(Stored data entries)

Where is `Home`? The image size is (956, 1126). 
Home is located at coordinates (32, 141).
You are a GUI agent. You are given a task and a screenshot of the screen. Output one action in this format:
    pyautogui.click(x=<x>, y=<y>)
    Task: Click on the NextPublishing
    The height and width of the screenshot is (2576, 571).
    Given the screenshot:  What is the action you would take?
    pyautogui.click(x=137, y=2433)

EXERCISE AIM
From the first line to the last, copy the records without alteration.

RESULT OF THE TASK
Where is `Home`? The image size is (956, 1126). 
Home is located at coordinates (32, 141).
You are a GUI agent. You are given a task and a screenshot of the screen. Output one action in this format:
    pyautogui.click(x=<x>, y=<y>)
    Task: Click on the NextPublishing
    The height and width of the screenshot is (2576, 571).
    Given the screenshot:  What is the action you would take?
    pyautogui.click(x=137, y=2433)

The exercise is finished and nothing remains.